Don't forget to set up _NT_SYMBOL_PATH before you run it.
Using this we've been able to see much more clearly in to the application with far greater clarity than we ever have using the regular dumps produced via Windows when the application crashes.
Many thanks to all for the responses.
ORIGINAL QUESTION
We have an server application written in Visual C++ that some times (relatively rarely) crashes on customer sites. We haven't been able to understand why this happens based on looking at our own log files so the next step is to start looking at crash dumps.
We've just purposefully put a bug in to our app (a null pointer) so that we can generate a crash dump and verify that the dumps produced are valuable, but thus far I can't make head or tail of what i'm seeing.
I think my first question is whether i've even got WinDbg set up correctly (the other developer here is loading the dump in to Visual Studio 2010 and seeing the same errors so i'm assuming it's fine, or we're both wrong :) ) - and then next question is, how do I understand what it's telling me.

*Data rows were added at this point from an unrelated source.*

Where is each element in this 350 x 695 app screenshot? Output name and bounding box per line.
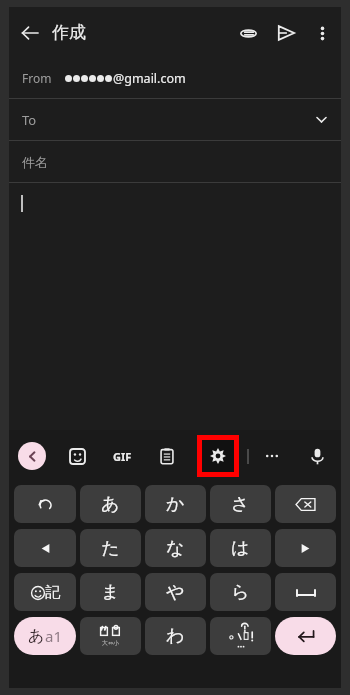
staticText: GIF — [113, 449, 132, 464]
staticText: 件名 — [22, 154, 48, 170]
staticText: な — [166, 537, 185, 560]
staticText: や — [166, 581, 185, 604]
button[interactable]: Move right — [275, 529, 336, 567]
button[interactable]: GIF — [107, 441, 137, 471]
button[interactable]: Punctuation — [210, 617, 271, 655]
button[interactable]: Switch input mode — [14, 617, 76, 655]
button[interactable]: あ — [80, 485, 141, 523]
button[interactable]: Send — [267, 14, 305, 52]
button[interactable]: 件名 — [9, 141, 341, 182]
staticText: は — [231, 537, 250, 560]
staticText: 記 — [45, 583, 60, 602]
staticText: 大⇔小 — [102, 639, 120, 647]
staticText: ま — [101, 581, 120, 604]
staticText: To — [22, 111, 37, 129]
staticText: @gmail.com — [113, 70, 186, 87]
staticText: さ — [231, 493, 250, 516]
button[interactable]: Delete — [275, 485, 336, 523]
button[interactable]: Voice input — [302, 441, 332, 471]
staticText: か — [166, 493, 185, 516]
button[interactable]: Enter — [275, 617, 336, 655]
staticText: From — [22, 70, 52, 86]
button[interactable]: Move left — [14, 529, 76, 567]
staticText: わ — [166, 625, 185, 648]
button[interactable]: Emoji and symbols — [14, 573, 76, 611]
button[interactable]: Undo — [14, 485, 76, 523]
button[interactable]: Clipboard — [152, 441, 182, 471]
button[interactable]: さ — [210, 485, 271, 523]
button[interactable]: な — [145, 529, 206, 567]
staticText: あ — [101, 493, 120, 516]
button[interactable]: Dakuten and case — [80, 617, 141, 655]
button[interactable]: Settings — [202, 440, 234, 472]
staticText: た — [101, 537, 120, 560]
button[interactable]: ま — [80, 573, 141, 611]
button[interactable]: わ — [145, 617, 206, 655]
button[interactable]: ら — [210, 573, 271, 611]
button[interactable]: Stickers — [62, 441, 92, 471]
button[interactable]: More tools — [257, 441, 287, 471]
button[interactable]: Back — [9, 12, 51, 54]
button[interactable]: More options — [305, 16, 339, 50]
button[interactable]: や — [145, 573, 206, 611]
button[interactable]: Collapse toolbar — [18, 442, 46, 470]
staticText: ら — [231, 581, 250, 604]
button[interactable]: は — [210, 529, 271, 567]
button[interactable]: To — [9, 99, 341, 140]
staticText: a1 — [45, 626, 62, 646]
button[interactable]: Attach file — [229, 14, 267, 52]
button[interactable]: Space — [275, 573, 336, 611]
button[interactable]: た — [80, 529, 141, 567]
staticText: 作成 — [52, 22, 86, 43]
button[interactable]: From — [9, 58, 341, 98]
button[interactable]: か — [145, 485, 206, 523]
staticText: あ — [28, 626, 45, 646]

The main confusion is that the dump seems to be telling me it has reached a break point, which seems odd to me since there was no debugger connected.
The app was running on a Windows Server 2003 system when it crashed. I believe I have pointed WinDbg at the PDB file for the DLL and EXE correctly.
FAULTING_IP:
ntdll!DbgBreakPoint+0
7c81a3e1 cc int 3
EXCEPTION_RECORD: ffffffff -- (.exr 0xffffffffffffffff)

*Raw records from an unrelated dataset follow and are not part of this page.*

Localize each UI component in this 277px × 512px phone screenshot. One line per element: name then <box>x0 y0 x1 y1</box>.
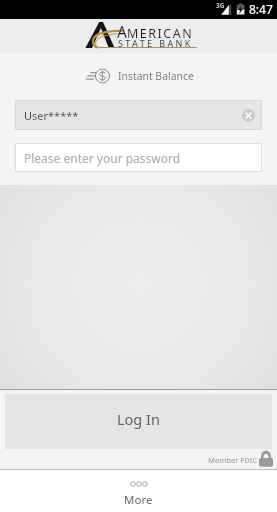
staticText: More <box>124 492 153 508</box>
staticText: Please enter your password <box>24 150 181 166</box>
staticText: Member FDIC <box>208 455 258 465</box>
button[interactable]: User***** <box>15 100 262 130</box>
button[interactable]: Please enter your password <box>15 143 262 172</box>
button[interactable]: Instant Balance <box>86 67 194 85</box>
staticText: User***** <box>24 108 79 123</box>
button[interactable]: Clear username <box>242 109 255 122</box>
staticText: STATE BANK <box>118 37 193 49</box>
staticText: 8:47 <box>249 1 273 17</box>
staticText: MERICAN <box>127 25 194 42</box>
button[interactable]: More <box>0 470 277 512</box>
button[interactable]: Log In <box>5 394 272 449</box>
staticText: Instant Balance <box>118 69 194 83</box>
staticText: Log In <box>117 409 160 429</box>
staticText: 3G <box>216 1 225 10</box>
staticText: A <box>117 21 127 42</box>
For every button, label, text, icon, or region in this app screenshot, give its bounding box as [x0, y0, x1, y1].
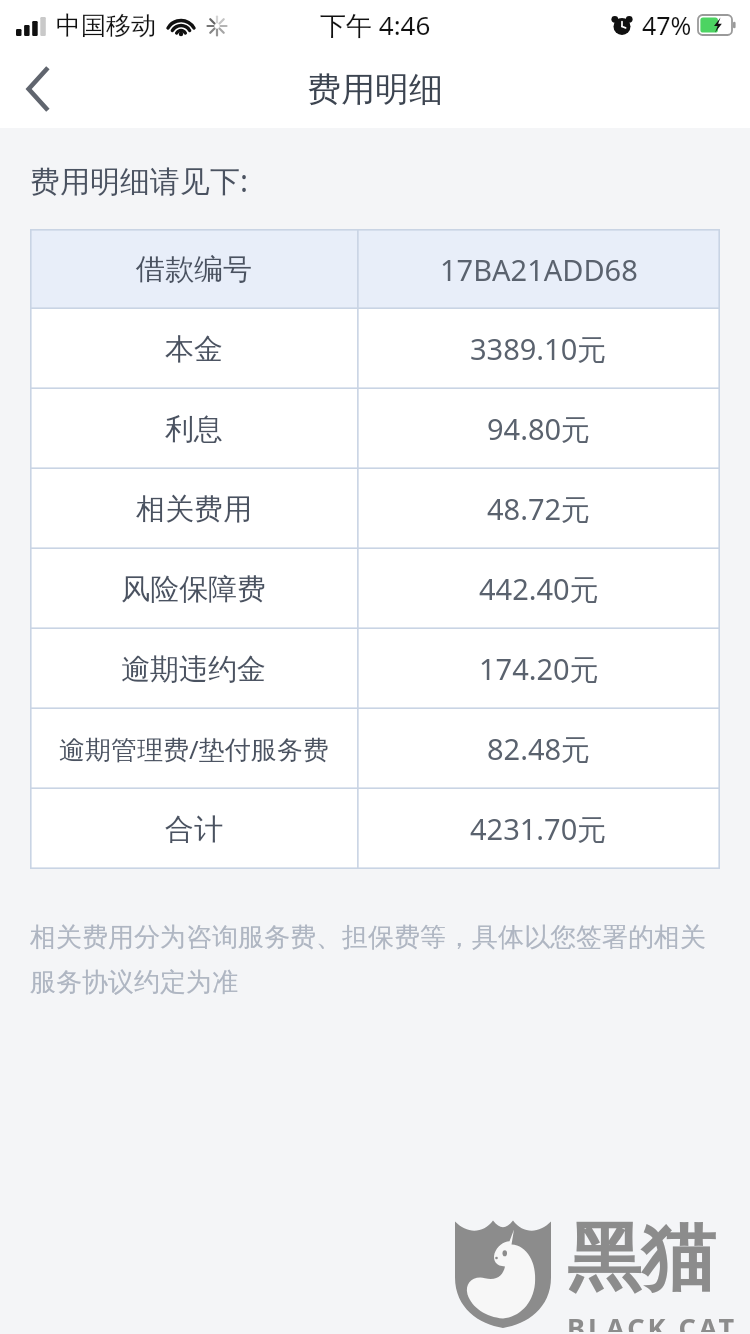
staticText: 94.80元	[487, 409, 591, 449]
staticText: 本金	[165, 331, 223, 368]
staticText: 82.48元	[487, 729, 591, 769]
staticText: 逾期违约金	[121, 651, 266, 688]
staticText: BLACK CAT	[567, 1309, 738, 1332]
button[interactable]: 相关费用	[30, 469, 720, 549]
button[interactable]: 本金	[30, 309, 720, 389]
staticText: 4231.70元	[470, 809, 607, 849]
staticText: 17BA21ADD68	[440, 250, 638, 289]
staticText: 47%	[642, 8, 692, 42]
staticText: 相关费用分为咨询服务费、担保费等，具体以您签署的相关服务协议约定为准	[30, 921, 710, 998]
staticText: 合计	[165, 811, 223, 848]
staticText: 中国移动	[56, 10, 156, 41]
staticText: 逾期管理费/垫付服务费	[59, 731, 329, 767]
button[interactable]: 利息	[30, 389, 720, 469]
staticText: 利息	[165, 411, 223, 448]
button[interactable]: 逾期管理费/垫付服务费	[30, 709, 720, 789]
staticText: 48.72元	[487, 489, 591, 529]
staticText: 费用明细	[307, 68, 443, 111]
staticText: 3389.10元	[470, 329, 607, 369]
staticText: 相关费用	[136, 491, 252, 528]
button[interactable]: 风险保障费	[30, 549, 720, 629]
button[interactable]: 借款编号	[30, 229, 720, 309]
staticText: 174.20元	[479, 649, 599, 689]
staticText: 费用明细请见下:	[30, 160, 249, 201]
button[interactable]: 合计	[30, 789, 720, 869]
staticText: 442.40元	[479, 569, 599, 609]
button[interactable]: 逾期违约金	[30, 629, 720, 709]
staticText: 借款编号	[136, 251, 252, 288]
button[interactable]: 返回	[0, 50, 76, 128]
staticText: 下午 4:46	[320, 7, 431, 43]
staticText: 黑猫	[567, 1212, 715, 1305]
staticText: 风险保障费	[121, 571, 266, 608]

ExceptionAddress: 7c81a3e1 (ntdll!DbgBreakPoint)
ExceptionCode: 80000003 (Break instruction exception)
ExceptionFlags: 00000000
NumberParameters: 3
Parameter[0]: 00000000
Parameter[1]: 8779fdb0
Parameter[2]: 00000003
DEFAULT_BUCKET_ID: STATUS_BREAKPOINT
PROCESS_NAME: CallPlusServerLauncher.exe
ERROR_CODE: (NTSTATUS) 0x80000003 - {EXCEPTION} Breakpoint A breakpoint has been reached.
EXCEPTION_CODE: (HRESULT) 0x80000003 (2147483651) - One or more arguments are invalid
EXCEPTION_PARAMETER1: 00000000
EXCEPTION_PARAMETER2: 8779fdb0
EXCEPTION_PARAMETER3: 00000003
NTGLOBALFLAG: 0
APPLICATION_VERIFIER_FLAGS: 0
ADDITIONAL_DEBUG_TEXT: Followup set based on attribute [Is_ChosenCrashFollowupThread] from Frame:[0] on thread:[ffffffff]
FAULTING_THREAD: ffffffff
PRIMARY_PROBLEM_CLASS: STATUS_BREAKPOINT
BUGCHECK_STR: APPLICATION_FAULT_STATUS_BREAKPOINT
STACK_TEXT:
1bd0ffc8 7c83fe08 00000005 00000004 00000001 ntdll!DbgBreakPoint
1bd0fff4 00000000 00000000 00000000 00000000 ntdll!DbgUiRemoteBreakin+0x36
FOLLOWUP_IP:
ntdll!DbgBreakPoint+0
7c81a3e1 cc int 3
SYMBOL_STACK_INDEX: 0
SYMBOL_NAME: ntdll!DbgBreakPoint+0
FOLLOWUP_NAME: MachineOwner
MODULE_NAME: ntdll
IMAGE_NAME: ntdll.dll
DEBUG_FLR_IMAGE_TIMESTAMP: 49900d60
STACK_COMMAND: ddS 1bd10000 1bd0c000 ; dt ntdll!LdrpLastDllInitializer BaseDllName ; dt ntdll!LdrpFailureData ; ~439s; .ecxr ; kb
BUCKET_ID: MANUAL_BREAKIN
FAILURE_BUCKET_ID: STATUS_BREAKPOINT_80000003_ntdll.dll!DbgBreakPoint
WATSON_STAGEONE_URL: http://watson.microsoft.com/StageOne/CallPlusServerLauncher_exe/0_0_0_0/4df87414/ntdll_dll/5_2_3790_4455/49900d60/80000003/0001a3e1.htm?Retriage=1
Followup: MachineOwner
DbgBreakPoint -- Looks to me like you broke execution using a remote debugger.
If you didn't then I have seen DbgBreakPoint show up when you have code pages (Edit: I meant page heap) turned on (you should know if you did this) and there was a detection of invalid memory access.
Asserts can also trigger a breakpoint exception. For example I have (too often) seen them come out of the heap checking around a delete when the heap has got corrupted by double-delete or overflow. But only with the debug runtime I thought, is that what you have deployed?